**Activity**
The data is to be transcribed in full, with nothing missed.

[Available data — start]

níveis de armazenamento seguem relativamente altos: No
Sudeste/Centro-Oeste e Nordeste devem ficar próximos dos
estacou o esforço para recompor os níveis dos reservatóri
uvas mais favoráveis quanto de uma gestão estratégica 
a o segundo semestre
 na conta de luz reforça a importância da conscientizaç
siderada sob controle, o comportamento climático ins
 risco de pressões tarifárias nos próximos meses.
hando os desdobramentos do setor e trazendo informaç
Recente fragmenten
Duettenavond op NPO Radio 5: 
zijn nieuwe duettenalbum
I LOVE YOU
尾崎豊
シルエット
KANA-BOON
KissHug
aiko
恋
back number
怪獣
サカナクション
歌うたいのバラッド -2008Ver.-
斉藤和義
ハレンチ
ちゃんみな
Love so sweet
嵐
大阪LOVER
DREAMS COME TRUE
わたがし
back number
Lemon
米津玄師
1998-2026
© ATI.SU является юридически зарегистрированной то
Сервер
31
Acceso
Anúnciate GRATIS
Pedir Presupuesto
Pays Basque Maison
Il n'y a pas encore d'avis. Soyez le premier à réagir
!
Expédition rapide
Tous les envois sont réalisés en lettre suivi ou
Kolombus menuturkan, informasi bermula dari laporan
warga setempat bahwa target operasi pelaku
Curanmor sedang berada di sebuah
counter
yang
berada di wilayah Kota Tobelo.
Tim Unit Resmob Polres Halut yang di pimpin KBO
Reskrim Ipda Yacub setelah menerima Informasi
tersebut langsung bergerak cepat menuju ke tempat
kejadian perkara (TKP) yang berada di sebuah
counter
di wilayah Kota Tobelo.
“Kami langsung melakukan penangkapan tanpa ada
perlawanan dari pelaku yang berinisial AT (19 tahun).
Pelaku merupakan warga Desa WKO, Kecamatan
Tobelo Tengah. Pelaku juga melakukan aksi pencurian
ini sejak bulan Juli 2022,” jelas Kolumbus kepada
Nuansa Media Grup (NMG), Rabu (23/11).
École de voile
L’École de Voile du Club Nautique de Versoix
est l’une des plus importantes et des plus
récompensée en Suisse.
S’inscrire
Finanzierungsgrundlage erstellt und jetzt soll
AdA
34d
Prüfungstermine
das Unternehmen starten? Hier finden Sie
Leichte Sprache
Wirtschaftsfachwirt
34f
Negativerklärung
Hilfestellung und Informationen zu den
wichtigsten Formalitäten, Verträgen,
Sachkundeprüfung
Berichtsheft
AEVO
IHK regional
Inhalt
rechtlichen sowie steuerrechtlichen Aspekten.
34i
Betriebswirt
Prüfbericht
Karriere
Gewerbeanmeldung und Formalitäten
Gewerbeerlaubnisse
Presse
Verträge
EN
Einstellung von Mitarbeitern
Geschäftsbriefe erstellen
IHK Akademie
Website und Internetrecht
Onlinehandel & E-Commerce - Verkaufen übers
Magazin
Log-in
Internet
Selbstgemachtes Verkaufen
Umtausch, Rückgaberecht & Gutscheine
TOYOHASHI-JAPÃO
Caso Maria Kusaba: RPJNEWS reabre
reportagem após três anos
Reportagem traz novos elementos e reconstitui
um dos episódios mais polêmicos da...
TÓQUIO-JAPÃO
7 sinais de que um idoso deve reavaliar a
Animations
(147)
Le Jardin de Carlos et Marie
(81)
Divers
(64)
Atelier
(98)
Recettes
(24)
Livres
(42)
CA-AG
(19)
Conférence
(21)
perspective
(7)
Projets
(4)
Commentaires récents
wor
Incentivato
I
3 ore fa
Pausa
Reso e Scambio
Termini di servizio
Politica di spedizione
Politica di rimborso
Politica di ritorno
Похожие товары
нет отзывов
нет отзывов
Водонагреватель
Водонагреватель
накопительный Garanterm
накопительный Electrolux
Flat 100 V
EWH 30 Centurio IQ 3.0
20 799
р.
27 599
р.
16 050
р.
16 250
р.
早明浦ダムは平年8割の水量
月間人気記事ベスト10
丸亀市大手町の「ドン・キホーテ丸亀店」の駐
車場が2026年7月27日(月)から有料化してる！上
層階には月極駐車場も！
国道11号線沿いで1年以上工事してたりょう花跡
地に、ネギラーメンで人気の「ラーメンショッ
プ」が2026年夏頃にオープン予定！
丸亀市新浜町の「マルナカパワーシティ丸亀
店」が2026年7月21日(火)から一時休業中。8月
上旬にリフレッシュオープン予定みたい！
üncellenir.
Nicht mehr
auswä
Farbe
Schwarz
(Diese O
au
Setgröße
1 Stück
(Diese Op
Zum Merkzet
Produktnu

[Available data — finish]

**Response to the task**
níveis de armazenamento seguem relativamente altos: No
Sudeste/Centro-Oeste e Nordeste devem ficar próximos dos
estacou o esforço para recompor os níveis dos reservatóri
uvas mais favoráveis quanto de uma gestão estratégica 
a o segundo semestre
 na conta de luz reforça a importância da conscientizaç
siderada sob controle, o comportamento climático ins
 risco de pressões tarifárias nos próximos meses.
hando os desdobramentos do setor e trazendo informaç
Recente fragmenten
Duettenavond op NPO Radio 5: 
zijn nieuwe duettenalbum
I LOVE YOU
尾崎豊
シルエット
KANA-BOON
KissHug
aiko
恋
back number
怪獣
サカナクション
歌うたいのバラッド -2008Ver.-
斉藤和義
ハレンチ
ちゃんみな
Love so sweet
嵐
大阪LOVER
DREAMS COME TRUE
わたがし
back number
Lemon
米津玄師
1998-2026
© ATI.SU является юридически зарегистрированной то
Сервер
31
Acceso
Anúnciate GRATIS
Pedir Presupuesto
Pays Basque Maison
Il n'y a pas encore d'avis. Soyez le premier à réagir
!
Expédition rapide
Tous les envois sont réalisés en lettre suivi ou
Kolombus menuturkan, informasi bermula dari laporan
warga setempat bahwa target operasi pelaku
Curanmor sedang berada di sebuah
counter
yang
berada di wilayah Kota Tobelo.
Tim Unit Resmob Polres Halut yang di pimpin KBO
Reskrim Ipda Yacub setelah menerima Informasi
tersebut langsung bergerak cepat menuju ke tempat
kejadian perkara (TKP) yang berada di sebuah
counter
di wilayah Kota Tobelo.
“Kami langsung melakukan penangkapan tanpa ada
perlawanan dari pelaku yang berinisial AT (19 tahun).
Pelaku merupakan warga Desa WKO, Kecamatan
Tobelo Tengah. Pelaku juga melakukan aksi pencurian
ini sejak bulan Juli 2022,” jelas Kolumbus kepada
Nuansa Media Grup (NMG), Rabu (23/11).
École de voile
L’École de Voile du Club Nautique de Versoix
est l’une des plus importantes et des plus
récompensée en Suisse.
S’inscrire
Finanzierungsgrundlage erstellt und jetzt soll
AdA
34d
Prüfungstermine
das Unternehmen starten? Hier finden Sie
Leichte Sprache
Wirtschaftsfachwirt
34f
Negativerklärung
Hilfestellung und Informationen zu den
wichtigsten Formalitäten, Verträgen,
Sachkundeprüfung
Berichtsheft
AEVO
IHK regional
Inhalt
rechtlichen sowie steuerrechtlichen Aspekten.
34i
Betriebswirt
Prüfbericht
Karriere
Gewerbeanmeldung und Formalitäten
Gewerbeerlaubnisse
Presse
Verträge
EN
Einstellung von Mitarbeitern
Geschäftsbriefe erstellen
IHK Akademie
Website und Internetrecht
Onlinehandel & E-Commerce - Verkaufen übers
Magazin
Log-in
Internet
Selbstgemachtes Verkaufen
Umtausch, Rückgaberecht & Gutscheine
TOYOHASHI-JAPÃO
Caso Maria Kusaba: RPJNEWS reabre
reportagem após três anos
Reportagem traz novos elementos e reconstitui
um dos episódios mais polêmicos da...
TÓQUIO-JAPÃO
7 sinais de que um idoso deve reavaliar a
Animations
(147)
Le Jardin de Carlos et Marie
(81)
Divers
(64)
Atelier
(98)
Recettes
(24)
Livres
(42)
CA-AG
(19)
Conférence
(21)
perspective
(7)
Projets
(4)
Commentaires récents
wor
Incentivato
I
3 ore fa
Pausa
Reso e Scambio
Termini di servizio
Politica di spedizione
Politica di rimborso
Politica di ritorno
Похожие товары
нет отзывов
нет отзывов
Водонагреватель
Водонагреватель
накопительный Garanterm
накопительный Electrolux
Flat 100 V
EWH 30 Centurio IQ 3.0
20 799
р.
27 599
р.
16 050
р.
16 250
р.
早明浦ダムは平年8割の水量
月間人気記事ベスト10
丸亀市大手町の「ドン・キホーテ丸亀店」の駐
車場が2026年7月27日(月)から有料化してる！上
層階には月極駐車場も！
国道11号線沿いで1年以上工事してたりょう花跡
地に、ネギラーメンで人気の「ラーメンショッ
プ」が2026年夏頃にオープン予定！
丸亀市新浜町の「マルナカパワーシティ丸亀
店」が2026年7月21日(火)から一時休業中。8月
上旬にリフレッシュオープン予定みたい！
üncellenir.
Nicht mehr
auswä
Farbe
Schwarz
(Diese O
au
Setgröße
1 Stück
(Diese Op
Zum Merkzet
Produktnu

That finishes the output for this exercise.